1) There is Interesting Technology Inside

Even in an application which, at first glance, just shuffles data around, there can turn out to be a lot of very interesting work inside. This is true of FogBugz and it is true of our work at Oasis Digital as well. Here are some examples of interesting work here, all of it inside dull-sounding applications:

  • Process metadata and generate code and GUI elements. Top developers certainly are those who solve a family of problems with generic code and metadata, rather than tediously one at a time.
  • Process large hierarchies efficiently using Celko’s nested sets representation technique. Top developers are all about using better data structures.
  • Custom GUI components to provide a drag-drop, direct manipulation approach to visualize and modifying data. The results has both a high “wow” factor, and is genuinely useful – a willing combination for top developers.
  • Integrate a Prolog-based rules mechanism to provide a vital algorithm in one page of code, that would have required countless pages of code and hundreds-to-thousands of hours of work to do otherwise. Using a radically different language to solve a problem with a small fraction of the effort… exactly the sort of thing a top developer wants to do.
  • Generic data replication mechanism: building our own was certainly more interesting work than adoptions one off the shelf.
  • Learn how OLAP works, implement an OLAP ETL process.
  • … I could list many more examples

2) One Level Down the Stack

Fog Creek aims to make compellingly good software because that is how you outcompete established competitors in a commercial shrinkwrap market. Oasis Digital likewise has this aim for a different reason: it is our intended niche. We aim to differentiate ourselves from “yet another outsourced dev company” by building unexpectedly good software. We don’t want customers who will be happy with the results available from the typical development firm; we want customers who are playing to win.

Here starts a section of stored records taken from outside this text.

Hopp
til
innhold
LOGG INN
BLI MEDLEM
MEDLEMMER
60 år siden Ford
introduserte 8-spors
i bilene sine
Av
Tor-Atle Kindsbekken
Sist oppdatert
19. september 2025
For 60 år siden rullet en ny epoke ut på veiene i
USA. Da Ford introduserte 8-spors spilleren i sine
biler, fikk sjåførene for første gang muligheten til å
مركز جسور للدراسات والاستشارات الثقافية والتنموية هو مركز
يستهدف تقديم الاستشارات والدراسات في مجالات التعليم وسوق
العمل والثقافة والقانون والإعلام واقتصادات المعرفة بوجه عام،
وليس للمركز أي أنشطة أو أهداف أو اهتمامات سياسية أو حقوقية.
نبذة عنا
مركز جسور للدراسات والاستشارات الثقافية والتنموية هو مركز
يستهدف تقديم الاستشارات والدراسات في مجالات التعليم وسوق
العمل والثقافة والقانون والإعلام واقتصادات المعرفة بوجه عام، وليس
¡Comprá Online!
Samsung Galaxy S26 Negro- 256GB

To meet either goal, it is sometimes necessary to work at one level of abstraction lower than would otherwise be necessarily. Joel’s examples were their own data grid and their own AJAX library. Some of our examples are listed above.

This kind of work, further in to the details, is generally more compelling to top developers.

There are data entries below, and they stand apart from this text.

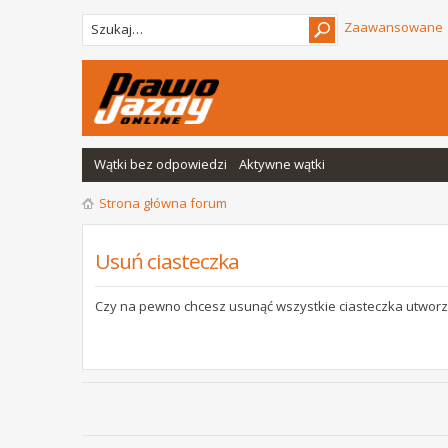
Zaawansowane
Wątki bez odpowiedzi
Aktywne wątki
Strona główna forum
Usuń ciasteczka
Czy na pewno chcesz usunąć wszystkie ciasteczka utworz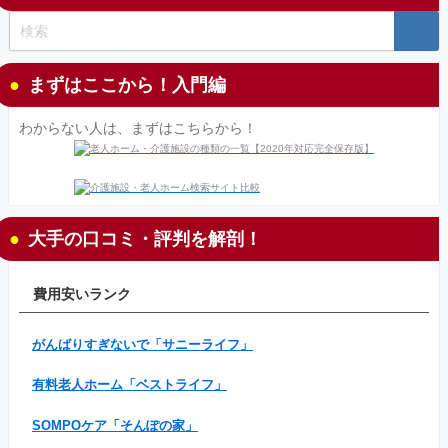
まずはここから！入門編
わからない人は、まずはこちらから！
大手の口コミ・評判を解剖！
費用安いランク
がんばりすぎないで「サニーライフ」
有料老人ホーム「ベストライフ」
SOMPOケア「そんぽの家」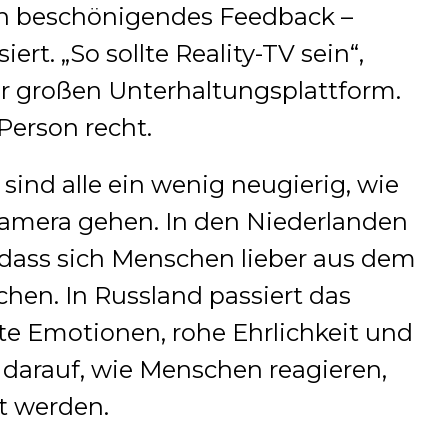
in beschönigendes Feedback –
iert. „So sollte Reality-TV sein“,
er großen Unterhaltungsplattform.
Person recht.
sind alle ein wenig neugierig, wie
amera gehen. In den Niederlanden
 dass sich Menschen lieber aus dem
hen. In Russland passiert das
te Emotionen, rohe Ehrlichkeit und
k darauf, wie Menschen reagieren,
t werden.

Caveat: Don’t do this very often. If you want to ship software anytime soon, you need to mostly use off the shelf libraries that already work. Don’t build a data-grid, for example, unless you really need something that you can’t find in any off the shelf products. We don’t have our own data-grid; we use (among other things) the excellent grid products from Developer Express.

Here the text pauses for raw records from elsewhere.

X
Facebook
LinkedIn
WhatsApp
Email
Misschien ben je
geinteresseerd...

3) Problem Domain is less important than other factors

Joel has observed that developers aren’t as picky about the problem domain of their project as one might think; rather, other factors are more important: great co-workers, nice working environment, working for a boss who is a developers, etc. Top developers want to work on a high quality end product worthy of taking pride in.

4) All Projects need a lot of Grunt Work

To build a high quality product, in any problem domain, will require spending a great amount of your time on grunt work: tracking down bugs and fixing them, filling in feature “holes”, cleaning up design problems, improving GUI layouts, and the like. This is true for any problem domain. Top developers know this, and just get on with doing that work when needed.

Conclusion

My worry was unjustified. Our work at Oasis Digital is interesting and worthwhile, both for our customers and for our developers. To grow our team, we must focus on making it an increasingly good place to work.

A final anecdote: Joel mentioned that FogBugz 6 was feature-complete in the summer of 2006 – that means they spent around a year polishing it, fixing bugs, filling in holes, etc. That shows a phenomenal amount of dedication and discipline to create quality software.